Simple pipeline question

tbbnovice · ‎01-05-2009

If all the filters in my pipeline are serial, would I still see an improvement in performance vs. running them sequentially?

Specifically, if I had serial filters A->B->C->D, would B be running and generating the next item at the same time C is processing the last item generated by B?

Thanks a lot.

ARCH_R_Intel · ‎01-05-2009

In theory, you could see a performance improvement, since the filters will be operating in parallel. Whether you get this performance improvement in practice depends upon whether there is enough work per item to amortize scheduling overheads, and how balanced the work is across the stages.

Amdahl's law for a tbb::pipeline is that the throughput of the pipeline is limited by the throughput of the slowest serial stage.

jimdempseyatthecove · ‎01-05-2009

Quoting - tbbnovice

If all the filters in my pipeline are serial, would I still see an improvement in performance vs. running them sequentially?
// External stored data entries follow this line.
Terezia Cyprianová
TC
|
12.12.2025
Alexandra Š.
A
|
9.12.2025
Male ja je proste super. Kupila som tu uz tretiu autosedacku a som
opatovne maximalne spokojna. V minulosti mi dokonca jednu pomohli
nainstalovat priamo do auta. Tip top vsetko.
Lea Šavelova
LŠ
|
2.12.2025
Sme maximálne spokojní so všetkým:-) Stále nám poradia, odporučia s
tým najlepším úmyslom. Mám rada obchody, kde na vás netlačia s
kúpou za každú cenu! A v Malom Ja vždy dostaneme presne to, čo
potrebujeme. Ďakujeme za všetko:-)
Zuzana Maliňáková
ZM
Specifically, if I had serial filters A->B->C->D, would B be running and generating the next item at the same time C is processing the last item generated by B?

Thanks a lot.

>>I had serial filters A->B->C->D...

Also consider the implications of

A1->B1->C1->D1
A2->B2->C2->D2
A3->B3->C3->D3

Where the otherwise single thread only capable functions/tasks A, B, C, D can now work in parallel on seperate work items.

Jim Dempsey

robert-reed · ‎01-05-2009

Quoting - jimdempseyatthecove

Also consider the implications of

A1->B1->C1->D1
A2->B2->C2->D2
A3->B3->C3->D3

You'll find a diagram similar to this in my blog post (three parts) using TBB pipeline to overlap streaming file I/O and processing. One misleading aspect of Jim's diagram above is that it accidentally meets Arch's expression of the Amdahl limit for pipelines: if all the stages are the same "length" the pipeline reaches maximal concurrency. If each stage is truly serial, i.e., cannot support concurrent processing, throwing in a little variance in length might show another picture:

A1->B00000001->C0001->D01
A2-> B00000002->C0002->D02
A3-> B00000003->C0003->D03
A4-> B00000004->C0004->D04

If only a single copy of B can execute at a time in this distended variant of Jim's example, you can see a growing separation between when A finishes and B begins, but note that the Ds finish at a regular interval, though not nearly as quickly as the As.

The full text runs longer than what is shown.